The proposed framework can incorporate more text mining approaches (e.g., Named Entity Recognition, and event detection) [27, 28] for detecting detailed information in social communications. For example, among the blocked roads was Interstate 45 from Dallas to Houston [29]. This event did not appear in the major topics, but it is essential for the people who want to evacuate themselves or providing helps to victims through this road. Therefore, detecting detailed entities and related events are needed for situational awareness and relief operation. However, there is no well-trained model to conduct detection and summarization of infrastructure-specific entities and events.

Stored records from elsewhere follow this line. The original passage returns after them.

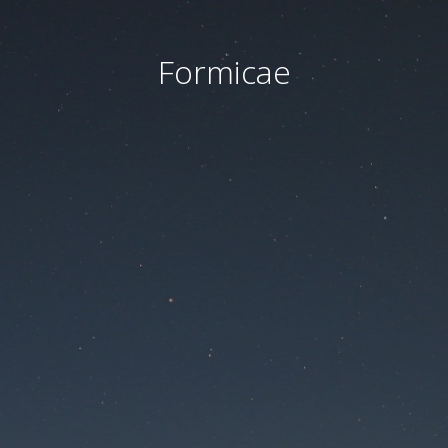
Formicae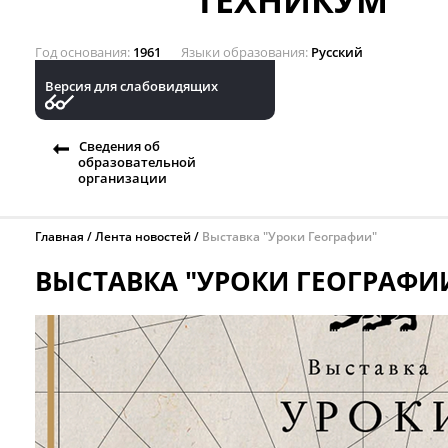
ТЕХНИКУМ
Год основания
1961
Языки образования
Русский
Версия для слабовидящих
Сведения об
образовательной
организации
Главная
Лента новостей
Выставка "Уроки Географии"
ВЫСТАВКА "УРОКИ ГЕОГРАФИ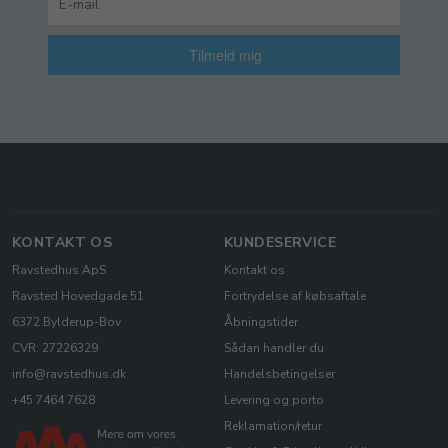
Tilmeld mig
KONTAKT OS
KUNDESERVICE
Ravstedhus ApS
Kontakt os
Ravsted Hovedgade 51
Fortrydelse af købsaftale
6372 Bylderup-Bov
Åbningstider
CVR: 27226329
Sådan handler du
info@ravstedhus.dk
Handelsbetingelser
+45 7464 7628
Levering og porto
Reklamation/retur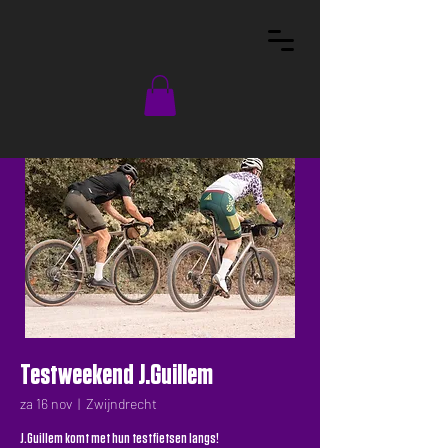
Testweekend J.Guillem
za 16 nov
  |  
Zwijndrecht
J.Guillem komt met hun testfietsen langs!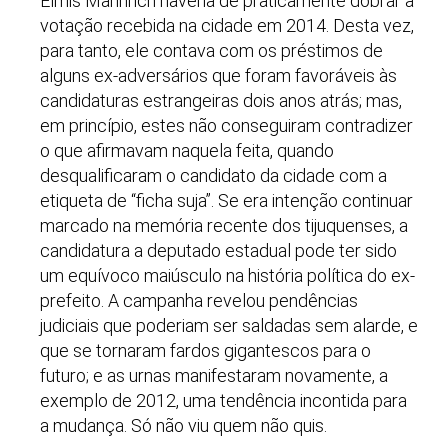
Elmis Mannrich haveria de praticamente dobrar a
votação recebida na cidade em 2014. Desta vez,
para tanto, ele contava com os préstimos de
alguns ex-adversários que foram favoráveis às
candidaturas estrangeiras dois anos atrás; mas,
em princípio, estes não conseguiram contradizer
o que afirmavam naquela feita, quando
desqualificaram o candidato da cidade com a
etiqueta de “ficha suja”. Se era intenção continuar
marcado na memória recente dos tijuquenses, a
candidatura a deputado estadual pode ter sido
um equívoco maiúsculo na história política do ex-
prefeito. A campanha revelou pendências
judiciais que poderiam ser saldadas sem alarde, e
que se tornaram fardos gigantescos para o
futuro; e as urnas manifestaram novamente, a
exemplo de 2012, uma tendência incontida para
a mudança. Só não viu quem não quis.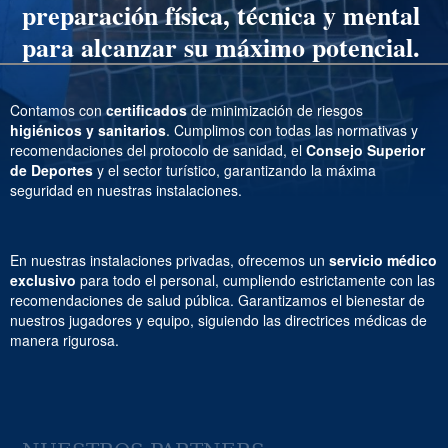
preparación física, técnica y mental
para alcanzar su máximo potencial.
Contamos con
certificados
de minimización de riesgos
higiénicos y sanitarios
. Cumplimos con todas las normativas y
recomendaciones del protocolo de sanidad, el
Consejo Superior
de Deportes
y el sector turístico, garantizando la máxima
seguridad en nuestras instalaciones.
En nuestras instalaciones privadas, ofrecemos un
servicio médico
exclusivo
para todo el personal, cumpliendo estrictamente con las
recomendaciones de salud pública. Garantizamos el bienestar de
nuestros jugadores y equipo, siguiendo las directrices médicas de
manera rigurosa.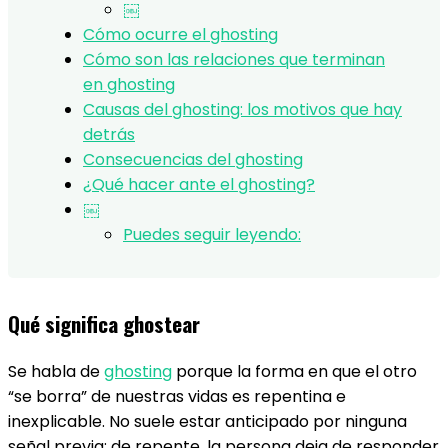
￼
Cómo ocurre el ghosting
Cómo son las relaciones que terminan
en ghosting
Causas del ghosting: los motivos que hay
detrás
Consecuencias del ghosting
¿Qué hacer ante el ghosting?
￼
Puedes seguir leyendo:
Qué significa ghostear​
Se habla de
ghosting
porque la forma en que el otro
“se borra” de nuestras vidas es repentina e
inexplicable. No suele estar anticipado por ninguna
señal previa: de repente, la persona deja de responder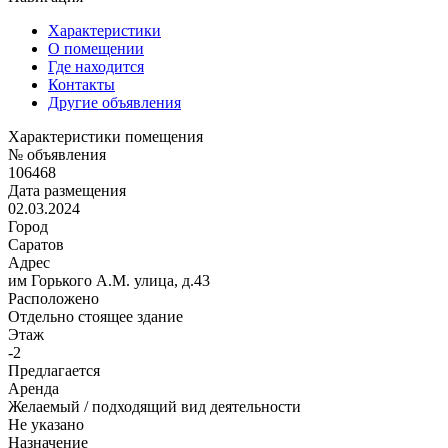
Характеристики
О помещении
Где находится
Контакты
Другие объявления
Характеристики помещения
№ объявления
106468
Дата размещения
02.03.2024
Город
Саратов
Адрес
им Горького А.М. улица, д.43
Расположено
Отдельно стоящее здание
Этаж
-2
Предлагается
Аренда
Желаемый / подходящий вид деятельности
Не указано
Назначение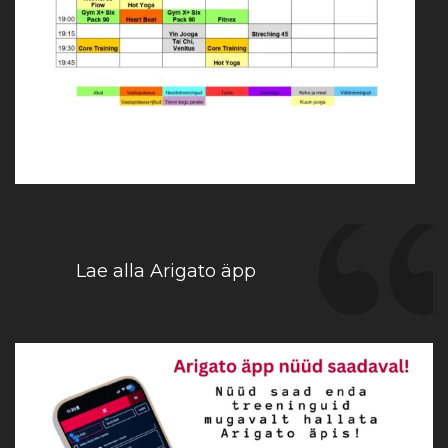
Lae alla Arigato äpp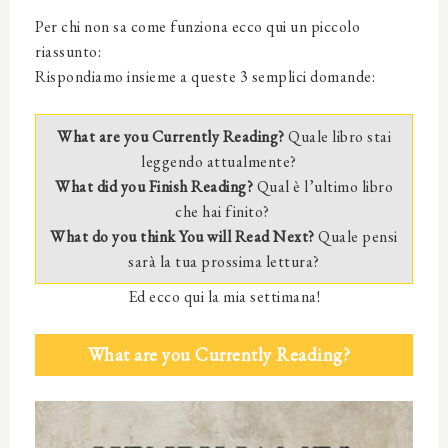
Per chi non sa come funziona ecco qui un piccolo
riassunto:
Rispondiamo insieme a queste 3 semplici domande:
What are you Currently Reading?
Quale libro stai
leggendo attualmente?
What did you Finish Reading?
Qual è l’ultimo libro
che hai finito?
What do you think You will Read Next?
Quale pensi
sarà la tua prossima lettura?
Ed ecco qui la mia settimana!
What are you Currently Reading?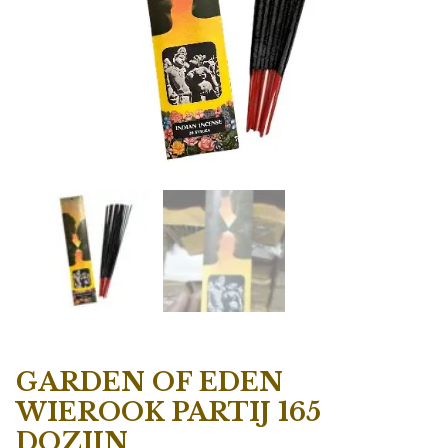
GARDEN OF EDEN
WIEROOK PARTIJ 165
DOZIJN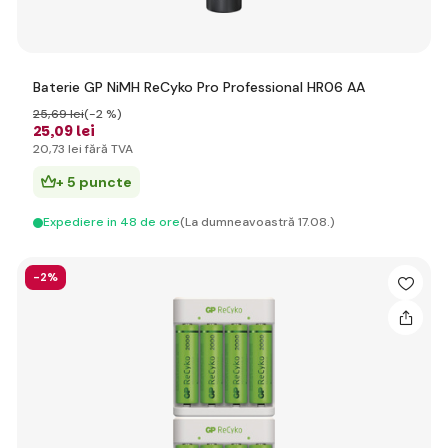
Baterie GP NiMH ReCyko Pro Professional HR06 AA
25
,69 lei
(-2 %)
25
,09 lei
20
,73 lei
fără TVA
+ 5 puncte
Expediere in 48 de ore
(La dumneavoastră 17.08.)
-2%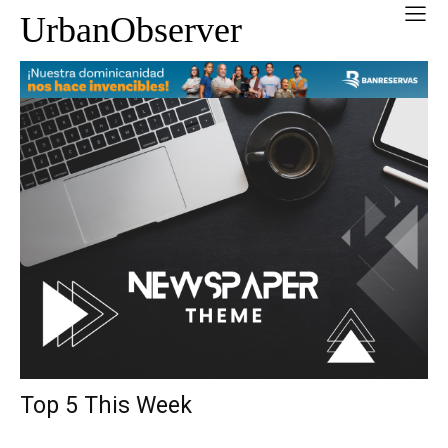
UrbanObserver
Top 5 This Week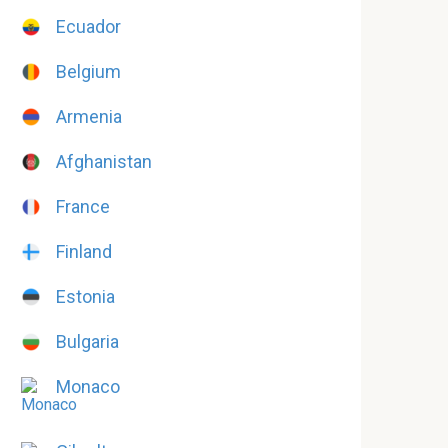
Ecuador
Belgium
Armenia
Afghanistan
France
Finland
Estonia
Bulgaria
Monaco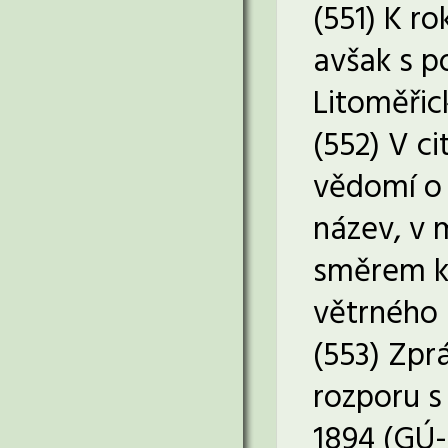
(551) K r
avšak s p
Litoměřick
(552) V c
vědomí o 
název, v 
směrem k 
větrného 
(553) Zpr
rozporu s
1894 (GÚ-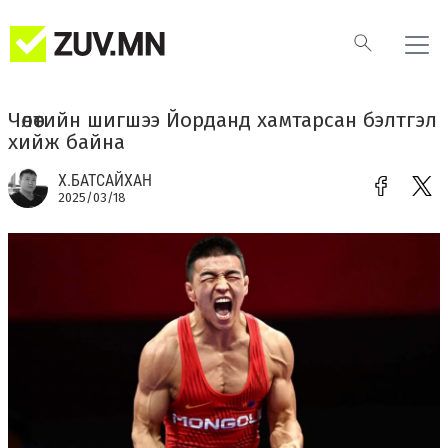
Чөлөөтийн шигшээ Йорданд хамтарсан бэлтгэл
хийж байна
Х.БАТСАЙХАН
2025/03/18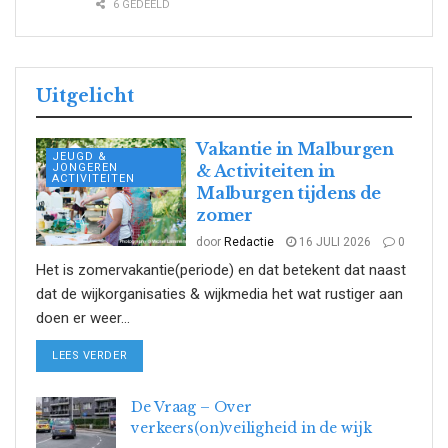
6 GEDEELD
Uitgelicht
Vakantie in Malburgen
JEUGD &
JONGEREN
& Activiteiten in
ACTIVITEITEN
Malburgen tijdens de
zomer
door
Redactie
16 JULI 2026
0
Het is zomervakantie(periode) en dat betekent dat naast
dat de wijkorganisaties & wijkmedia het wat rustiger aan
doen er weer...
DETAILS
LEES VERDER
De Vraag – Over
verkeers(on)veiligheid in de wijk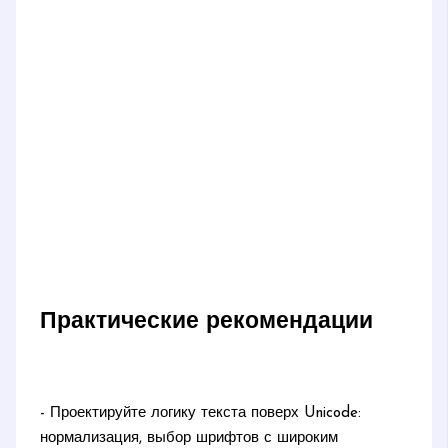
Практические рекомендации
- Проектируйте логику текста поверх Unicode:
нормализация, выбор шрифтов с широким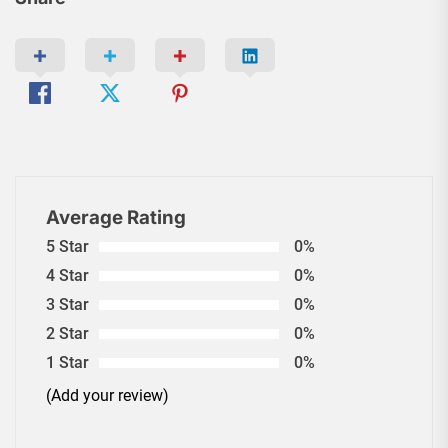
Average Rating
5 Star
0%
4 Star
0%
3 Star
0%
2 Star
0%
1 Star
0%
(Add your review)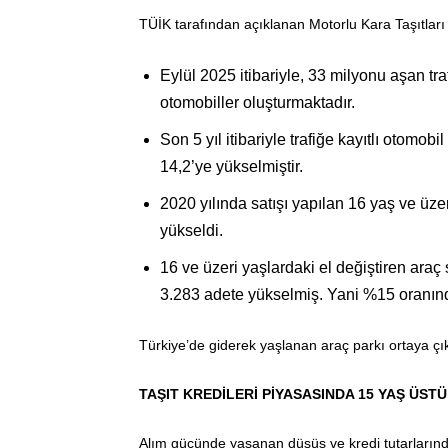
TÜİK tarafından açıklanan Motorlu Kara Taşıtları 
Eylül 2025 itibariyle, 33 milyonu aşan traf
otomobiller oluşturmaktadır.
Son 5 yıl itibariyle trafiğe kayıtlı otomobi
14,2’ye yükselmiştir.
2020 yılında satışı yapılan 16 yaş ve üze
yükseldi.
16 ve üzeri yaşlardaki el değiştiren araç 
3.283 adete yükselmiş. Yani %15 oranında
Türkiye’de giderek yaşlanan araç parkı ortaya çı
TAŞIT KREDİLERİ PİYASASINDA 15 YAŞ ÜS
Alım gücünde yaşanan düşüş ve kredi tutarlarınd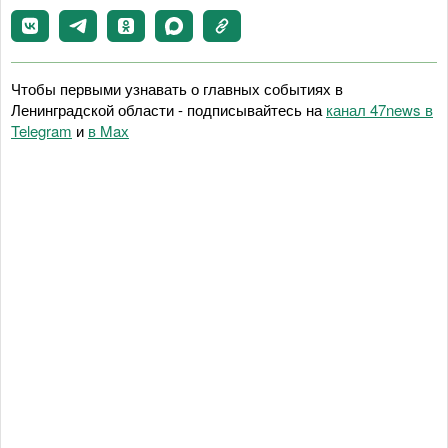
Чтобы первыми узнавать о главных событиях в
Ленинградской области - подписывайтесь на
канал 47news в
Telegram
и
в Maх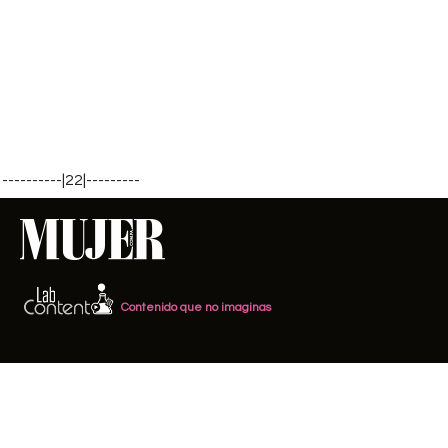
----------|22|---------
Contenido que no imaginas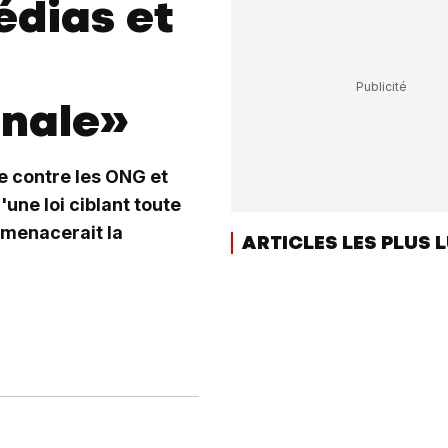
édias et
onale»
e contre les ONG et
une loi ciblant toute
«menacerait la
ARTICLES LES PLUS 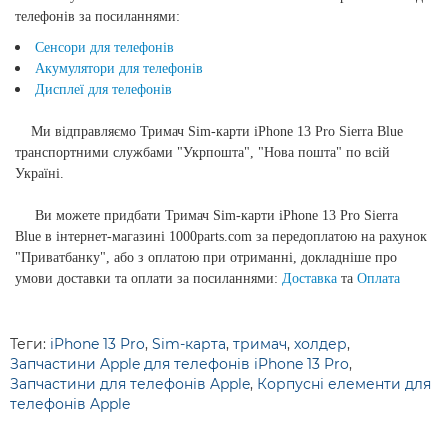
телефонів за посиланнями:
Сенсори для телефонів
Акумулятори для телефонів
Дисплеї для телефонів
Ми відправляємо
Тримач Sim-карти iPhone 13 Pro Sierra Blue
транспортними службами "Укрпошта", "Нова пошта" по всій
Україні.
Ви можете придбати
Тримач Sim-карти iPhone 13 Pro Sierra
Blue
в інтернет-магазині 1000parts.com за передоплатою на рахунок
"Приватбанку", або з оплатою при отриманні, докладніше про
умови доставки та оплати за посиланнями:
Доставка
та
Оплата
Теги:
iPhone 13 Pro
,
Sim-карта
,
тримач
,
холдер
,
Запчастини Apple для телефонів iPhone 13 Pro
,
Запчастини для телефонів Apple
,
Корпусні елементи для
телефонів Apple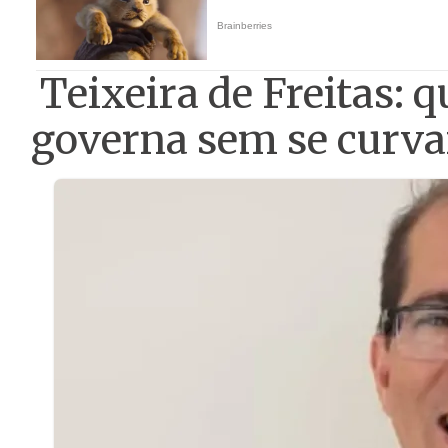
Teixeira de Freitas: 
governa sem se curva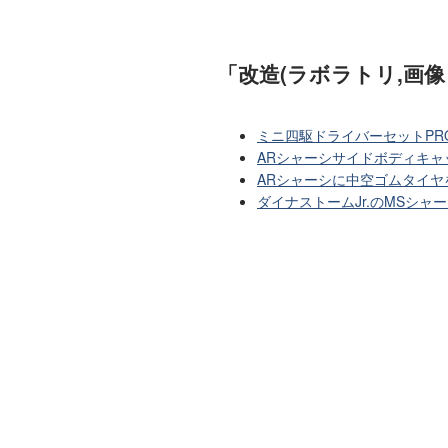
「改造(ラボラトリ,画
ミニ四駆ドライバーセットPR
ARシャーシサイドボディキ
ARシャーシに中空ゴムタイヤ
ダイナストームJr.のMSシ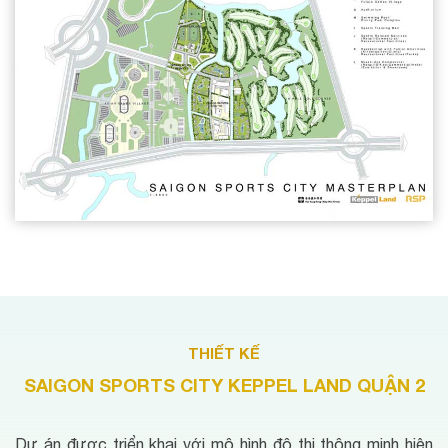
THIẾT KẾ
SAIGON SPORTS CITY KEPPEL LAND QUẬN 2
Dự án được triển khai với mô hình đô thị thông minh hiện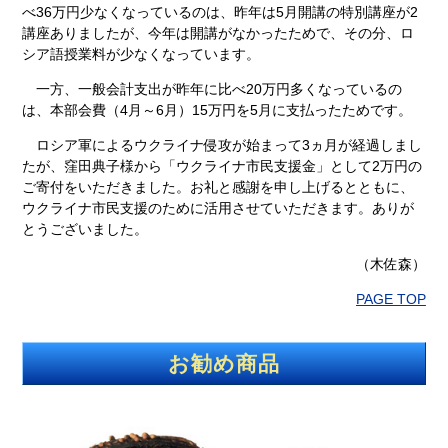
べ36万円少なくなっているのは、昨年は5月開講の特別講座が2
講座ありましたが、今年は開講がなかったためで、その分、ロ
シア語授業料が少なくなっています。
一方、一般会計支出が昨年に比べ20万円多くなっているの
は、本部会費（4月～6月）15万円を5月に支払ったためです。
ロシア軍によるウクライナ侵攻が始まって3ヵ月が経過しまし
たが、窪田典子様から「ウクライナ市民支援金」として2万円の
ご寄付をいただきました。お礼と感謝を申し上げるとともに、
ウクライナ市民支援のために活用させていただきます。ありが
とうございました。
（木佐森）
PAGE TOP
お勧め商品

So, supervised learning algorithms can be employed to train a model which can identify the domain-specific entities and events automatically. The procedure for the supervised learning approach can be: (1) cleaning, vectoring, and clustering the data; (2) sampling the corpus into training set and test set, and labeling the data in training set with infrastructure-specific labels (may need crowdsourcing); (3) adopting an appropriate machine learning algorithm to train the model; (4) applying the model to the test set. The larger the training set is, the better the output will be. Furthermore, the well-trained model can be enveloped into a system which can provide evidence of damage and support for decision making automatically.

5 Conclusion

This paper presented and examined a system analytics framework involving social sensing and text mining for text-based representation of infrastructure resilience performance in disasters. The framework creatively developed an iteration for building a complete infrastructure-specific lexicon and a stop-words list to retrieve and clean relevant tweets. In addition, this framework integrated text classification (e.g., K-means clustering) and topic modeling (e.g., LDA) for summarizing the major topics in clusters of tweets. Therefore, the topics that the public and agencies were highly concerned were detected and analyzed for understanding the extent that the events were discussed on social media. The application of the proposed framework was shown in a preliminary study of infrastructure-related event detection and tracking in 2017 hurricane Harvey and derived flooding around Houston area. The case study investigated 63263 tweets in four disaster phases which were defined by the duration of disasters. The results showed that the computational algorithm exhibits capabilities of gathering complete and relevant datasets, classifying tweets into several clusters, modeling major topics in each cluster, and analyzing the changes of infrastructure-related topics along with the development of disasters. Thus, the results well addressed the gap of applying social sensing to assessing infrastructure service disruptions and highlighted the extent of the public and agencies discussing infrastructure on social media. Based on the output of the framework and the results of the analysis, the disaster responders and residents can develop their measures for enhancing the resilience of infrastructure systems, including improving the drainage capacity of the highways and early warning for airports. Their implementation can eventually contribute to the improvement of infrastructure resilience performance and property safety in times of disasters.

The framework proposed in case study can integrate the machine learning algorithms and disaster informatics on social media for data collection, cleaning, clustering and topic modeling relative to infrastructure systems. This system analytics framework can be further developed into several aspects: (1) apply it to other domain-specific research (e.g., sports event, finance & stock, and business marketing), and adjust some components to make it more adaptive to varieties of different domains; (2) incorporate other data processing and analyzing methods (e.g., dependency parsing, chunking, and word sense disambiguation) to explore new features of the collected data; (3) extend this framework to conduct some other analysis such as dynamic network analysis from systematic operation or civil engineering perspectives.